Green barley whistles (Oat sprigs)
Green barley whistles © Lydia Zarceño, Valladolid. 'Copyleft' Luis Á. Payno y Lydia Zarceño

Green barley whistles (Oat sprigs)

A cereal sprig is used to make this wind instrument which is widespread and known anywhere this type of plant, grown since ancient times, is found. 

A sprig of rye, barley or any other cereal which is thick and long enough is cut and knotted at one end, leaving the other one open, preferably not too dry. Using a sharp instrument and at the knotted end a section of fibre is separated down one side to make a strip which vibrates as the air passes by. With a hot wire or a penknife holes can be made for fingerstops.

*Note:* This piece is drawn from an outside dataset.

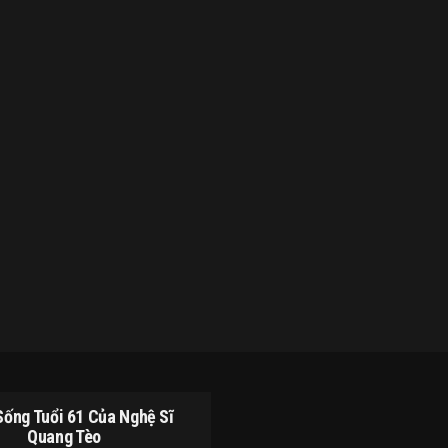
ống Tuổi 61 Của Nghệ Sĩ
Quang Tèo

Although this humble, seasonal and perishable instrument is considered a toy for children, the green barley shoot whistle was known from ancient to recent times in all the Iberian Peninsula and appears in classical literature, and even in prints of musical instruments like Bonani’s.

 It usually appears by the name “Zampoña” (which similar reed instruments with resonance pipes are also called).

Cervantes in Don Quixote mentions it in a proverb:  The barley is hard ready for zampoñas , this saying means that the moment or occasion for doing something has already passed.